Exercise instructions: Give the entries below again, word for word, and leave out the images.

Entries shown:
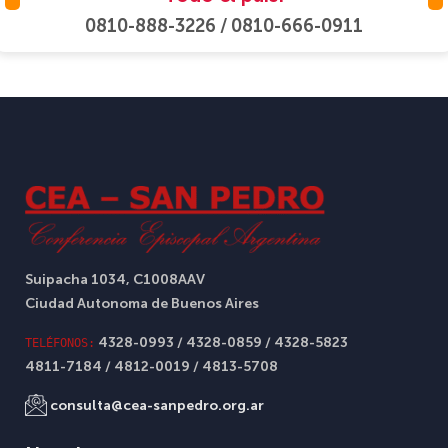
0810-888-3226 / 0810-666-0911
Suipacha 1034, C1008AAV
Ciudad Autonoma de Buenos Aires
4328-0993 / 4328-0859 / 4328-5823
TELÉFONOS:
4811-7184 / 4812-0019 / 4813-5708
consulta@cea-sanpedro.org.ar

Result of this exercise:
0810-888-3226 / 0810-666-0911
Suipacha 1034, C1008AAV
Ciudad Autonoma de Buenos Aires
4328-0993 / 4328-0859 / 4328-5823
TELÉFONOS:
4811-7184 / 4812-0019 / 4813-5708
consulta@cea-sanpedro.org.ar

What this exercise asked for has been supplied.